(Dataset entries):
=-=-=-=-=
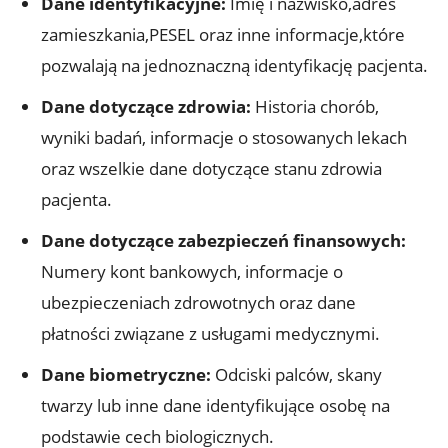
Dane identyfikacyjne:
Imię i nazwisko,adres
zamieszkania,PESEL oraz inne informacje,które
pozwalają na jednoznaczną identyfikację pacjenta.
Dane dotyczące zdrowia:
Historia chorób,
wyniki badań, informacje o stosowanych lekach
oraz wszelkie dane dotyczące stanu zdrowia
pacjenta.
Dane dotyczące zabezpieczeń finansowych:
Numery kont bankowych, informacje o
ubezpieczeniach zdrowotnych oraz dane
płatności związane z usługami medycznymi.
Dane biometryczne:
Odciski palców, skany
twarzy lub inne dane identyfikujące osobę na
podstawie cech biologicznych.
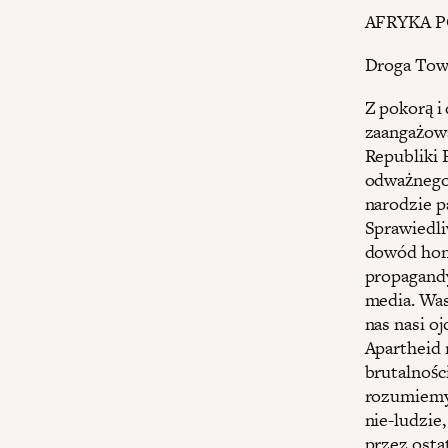
AFRYKA 
Droga Tow
Z pokorą i
zaangażowa
Republiki 
odważnego 
narodzie 
Sprawiedli
dowód hono
propagandy
media. Was
nas nasi o
Apartheid 
brutalnośc
rozumiemy 
nie-ludzie,
przez ostat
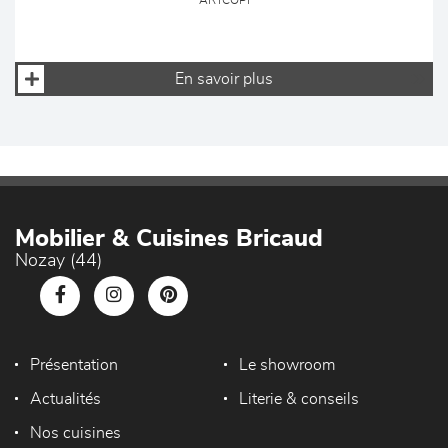
ARTCOPI
En savoir plus
Mobilier & Cuisines Bricaud
Nozay (44)
Présentation
Le showroom
Actualités
Literie & conseils
Nos cuisines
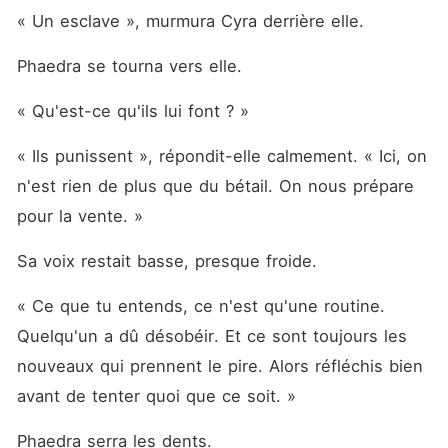
« Un esclave », murmura Cyra derrière elle.
Phaedra se tourna vers elle.
« Qu'est-ce qu'ils lui font ? »
« Ils punissent », répondit-elle calmement. « Ici, on 
n'est rien de plus que du bétail. On nous prépare 
pour la vente. »
Sa voix restait basse, presque froide.
« Ce que tu entends, ce n'est qu'une routine. 
Quelqu'un a dû désobéir. Et ce sont toujours les 
nouveaux qui prennent le pire. Alors réfléchis bien 
avant de tenter quoi que ce soit. »
Phaedra serra les dents.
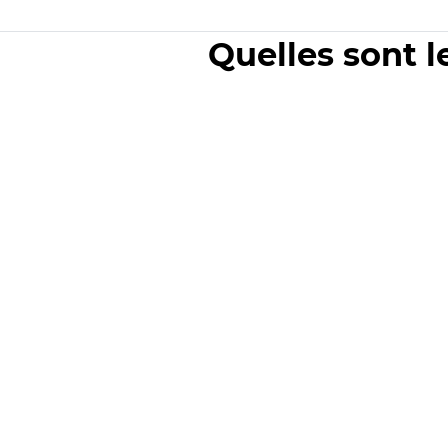
Quelles sont l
=-=-=-=-=
Where the line containing "avant de tenter" appears, begin writing out the lines word for word, and continue through the last line of the data, leaving out pictures.

avant de tenter quoi que ce soit. »
Phaedra serra les dents.
Quelles sont l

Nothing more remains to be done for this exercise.